Data provided Start Marker

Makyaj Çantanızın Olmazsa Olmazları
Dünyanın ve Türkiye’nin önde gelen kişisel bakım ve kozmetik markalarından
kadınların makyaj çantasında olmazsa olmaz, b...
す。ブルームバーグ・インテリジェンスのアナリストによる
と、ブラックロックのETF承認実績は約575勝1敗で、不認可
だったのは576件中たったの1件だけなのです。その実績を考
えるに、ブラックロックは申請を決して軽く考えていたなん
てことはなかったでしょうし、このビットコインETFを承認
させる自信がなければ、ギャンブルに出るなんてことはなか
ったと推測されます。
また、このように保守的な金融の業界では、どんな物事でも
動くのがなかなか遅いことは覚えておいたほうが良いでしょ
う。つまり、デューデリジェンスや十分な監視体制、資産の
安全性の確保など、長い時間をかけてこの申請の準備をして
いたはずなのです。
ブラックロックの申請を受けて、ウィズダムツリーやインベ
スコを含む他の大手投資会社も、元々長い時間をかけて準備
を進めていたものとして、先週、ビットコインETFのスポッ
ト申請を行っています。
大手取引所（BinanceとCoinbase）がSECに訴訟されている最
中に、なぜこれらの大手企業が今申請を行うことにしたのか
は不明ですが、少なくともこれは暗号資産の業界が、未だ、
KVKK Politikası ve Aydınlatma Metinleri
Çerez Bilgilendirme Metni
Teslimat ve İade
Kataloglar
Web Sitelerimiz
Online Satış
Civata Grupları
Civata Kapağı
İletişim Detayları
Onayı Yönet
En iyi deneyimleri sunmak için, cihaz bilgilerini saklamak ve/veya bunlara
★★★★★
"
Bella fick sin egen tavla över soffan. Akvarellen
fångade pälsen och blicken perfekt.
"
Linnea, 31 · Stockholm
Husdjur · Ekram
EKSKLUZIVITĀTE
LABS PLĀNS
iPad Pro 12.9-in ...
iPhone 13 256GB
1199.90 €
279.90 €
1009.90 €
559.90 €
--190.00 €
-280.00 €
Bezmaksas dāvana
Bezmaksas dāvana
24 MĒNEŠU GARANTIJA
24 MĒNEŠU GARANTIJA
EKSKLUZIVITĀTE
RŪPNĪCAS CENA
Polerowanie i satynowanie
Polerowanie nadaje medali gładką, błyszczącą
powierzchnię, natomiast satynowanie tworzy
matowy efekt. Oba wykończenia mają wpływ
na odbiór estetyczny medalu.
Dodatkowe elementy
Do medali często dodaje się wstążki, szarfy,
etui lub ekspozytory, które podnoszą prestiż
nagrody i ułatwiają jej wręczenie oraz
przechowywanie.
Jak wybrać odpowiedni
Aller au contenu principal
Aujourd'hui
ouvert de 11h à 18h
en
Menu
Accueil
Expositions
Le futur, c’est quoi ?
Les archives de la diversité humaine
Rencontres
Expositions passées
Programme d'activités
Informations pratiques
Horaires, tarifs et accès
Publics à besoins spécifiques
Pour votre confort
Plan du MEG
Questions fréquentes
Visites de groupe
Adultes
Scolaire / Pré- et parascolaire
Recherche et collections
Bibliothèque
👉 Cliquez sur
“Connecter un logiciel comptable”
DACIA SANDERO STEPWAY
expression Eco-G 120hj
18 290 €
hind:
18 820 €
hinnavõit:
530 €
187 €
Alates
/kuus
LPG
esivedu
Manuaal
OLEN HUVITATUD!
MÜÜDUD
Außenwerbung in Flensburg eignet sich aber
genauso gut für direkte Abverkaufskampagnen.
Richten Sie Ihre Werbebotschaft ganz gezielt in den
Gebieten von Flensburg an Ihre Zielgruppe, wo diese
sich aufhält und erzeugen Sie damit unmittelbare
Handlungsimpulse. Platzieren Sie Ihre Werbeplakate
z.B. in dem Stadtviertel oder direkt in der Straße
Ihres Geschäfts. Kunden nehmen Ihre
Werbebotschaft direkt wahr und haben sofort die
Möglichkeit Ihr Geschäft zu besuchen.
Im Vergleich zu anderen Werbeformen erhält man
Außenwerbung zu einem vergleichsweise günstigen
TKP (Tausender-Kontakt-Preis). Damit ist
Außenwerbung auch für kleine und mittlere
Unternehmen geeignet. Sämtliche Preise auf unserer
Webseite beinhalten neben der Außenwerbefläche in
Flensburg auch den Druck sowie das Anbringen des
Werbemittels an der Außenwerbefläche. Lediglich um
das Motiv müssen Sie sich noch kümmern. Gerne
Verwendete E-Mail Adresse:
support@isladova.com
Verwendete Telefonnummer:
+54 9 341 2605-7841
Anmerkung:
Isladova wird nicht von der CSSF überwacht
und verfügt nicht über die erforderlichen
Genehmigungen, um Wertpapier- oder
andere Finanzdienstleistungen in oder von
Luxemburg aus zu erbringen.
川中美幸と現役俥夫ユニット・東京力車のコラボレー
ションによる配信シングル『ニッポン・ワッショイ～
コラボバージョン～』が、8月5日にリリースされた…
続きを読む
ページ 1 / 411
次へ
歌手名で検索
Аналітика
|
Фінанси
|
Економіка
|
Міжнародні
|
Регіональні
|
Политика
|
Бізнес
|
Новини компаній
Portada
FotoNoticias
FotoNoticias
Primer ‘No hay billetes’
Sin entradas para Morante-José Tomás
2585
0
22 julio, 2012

Data provided End Marker

> **Exercise**:
The lines to copy run from the one containing "Genehmigungen, um Wertpapier- oder" through the last line above. Copy them exactly and include nothing else.

> **Written reply**:
Genehmigungen, um Wertpapier- oder
andere Finanzdienstleistungen in oder von
Luxemburg aus zu erbringen.
川中美幸と現役俥夫ユニット・東京力車のコラボレー
ションによる配信シングル『ニッポン・ワッショイ～
コラボバージョン～』が、8月5日にリリースされた…
続きを読む
ページ 1 / 411
次へ
歌手名で検索
Аналітика
|
Фінанси
|
Економіка
|
Міжнародні
|
Регіональні
|
Политика
|
Бізнес
|
Новини компаній
Portada
FotoNoticias
FotoNoticias
Primer ‘No hay billetes’
Sin entradas para Morante-José Tomás
2585
0
22 julio, 2012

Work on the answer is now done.